Some calculations concerning satellites communicating with MH370

Malaysian run search and rescue team today (15/3/14) announced a lead in to the fate of MH370 and showed a map indicating some more details about the last known ping communication between the plane and satellites responsible for ACARS monitoring.

From the statements by the Malaysian PM and scrutiny of the map, we can deduce that the location of the plane at that time (8:11am Sat 8/3/14 Malaysian time +08) was at such a point that the INMARSAT IOR, which covers the Indian Ocean and surrounding areas, was at an altitude of 40 degrees above the horizon as viewed from the ping location.

Here is a map of locations which fit that description.

Note that there are some other constraints which rule out locations on the red circle in SE Asia and further to the West than Kazakhstan. See below.

http://www.csse.uwa.edu.au/~mark/personal/MH370/northArc.png.

http://www.csse.uwa.edu.au/~mark/personal/MH370/southArc.png.

Some more explanation

The Malaysian map shows that the SAR team had concluded that the last ping came from somewhere on this 40 degree circle but they ruled out parts of the circle in the far East and also most of the west half of the circle.

A examination of the coverage of the INMARSATs explains this.
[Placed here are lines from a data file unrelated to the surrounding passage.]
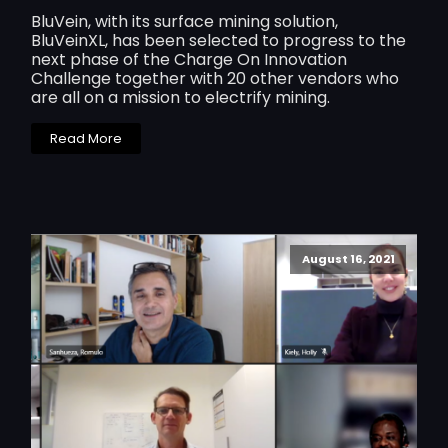
BluVein, with its surface mining solution,
BluVeinXL, has been selected to progress to the
next phase of the Charge On Innovation
Challenge together with 20 other vendors who
are all on a mission to electrify mining.
Read More
August 16, 2021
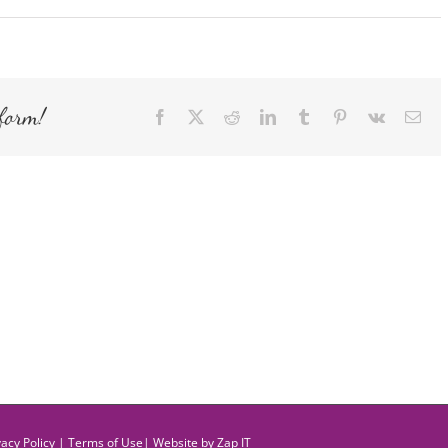
form!
Facebook
X
Reddit
LinkedIn
Tumblr
Pinterest
Vk
Ema
vacy Policy
|
Terms of Use
| Website by
Zap IT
The last ping must have been picked up by IOR over the Indian Ocean but not by POR over the Pacific or AOR-E over the Atlantic. Hence bits of the red circle are not valid and we end up with the two arcs, also described by the PM as coridoors.

How do we know that the satellite was at an angle of altitude of 40 degrees as viewed from the plane at last ping? Well, that is clearly known to the SAR team as shown by the map. It must have been determined by either 1) ping latency (giving an accurate measure of distance from the satellite), 2) angle of reception by satellite or 3) some distance calculation perhaps based on signal strength. Distance from satellite and angle of altitude can be calculated from each other.

As only one INMARSAT covers this area (and handles ACARS coms), there was no ability to triangulate etc.

How to calculate the circle? The satellite is 35890km above a point at seal level on the equator at 64 degrees east. A little trigonometry will give us that the points we seek are on a circle centred here and with radius about 4840km. That is my red circle.